How would you react if you read that in a newspaper? With shock, horror, and anger at the regime in Country X, no doubt. And once you learned that punishing blacks for associating with whites is routine in Country X, you might get even angrier. You might call for sanctions, you might insist that Country X not participate in the Olympics. You might insist that Country X be treated like apartheid-era South Africa.

In fact, the sentence is real—almost. When originally published on the CBS News Web site last month, it concerned a woman, not a black man, and Country X was Saudi Arabia. Here is the real quote:

A Saudi court sentenced a woman who had been gang raped to six months in jail and 200 lashes.

True, this extraordinary case, in which a rape victim was condemned for associating with a man who was not a relative, did create a small international echo. Hillary Clinton led a chorus of Democrats condemning the ruling, and a few editorials criticized it. It wasn’t much, but it mattered: Thanks to international pressure, the Saudi king has now “pardoned” the woman. And now? In Saudi Arabia, women still can’t vote, can’t drive, can’t leave the house without a male relative. No campaign of the kind once directed at South Africa has ever been mounted in their defense.
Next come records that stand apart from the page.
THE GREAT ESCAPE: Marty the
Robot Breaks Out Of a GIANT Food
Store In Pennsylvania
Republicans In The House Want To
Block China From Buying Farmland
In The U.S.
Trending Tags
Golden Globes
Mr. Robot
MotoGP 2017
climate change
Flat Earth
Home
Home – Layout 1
This comparison of Saudi and South African apartheid, and the different Western attitudes to both, has been made before. Recently, journalist Mona Eltahawy argued that while oil is a factor, the real reason Saudi teams aren’t kicked out of the Olympics is that “Saudis have succeeded in pulling a fast one on the world by claiming their religion is the reason they treat women so badly.” Islam, she points out, does take other forms—in Turkey, Morocco, Indonesia, and elsewhere. But Saudi propaganda, plus our own timidity about foreign customs, has blinded us to the fact that the systematic, wholesale Saudi oppression of women isn’t dictated by religion at all, but rather by the culture of the Saudi ruling class.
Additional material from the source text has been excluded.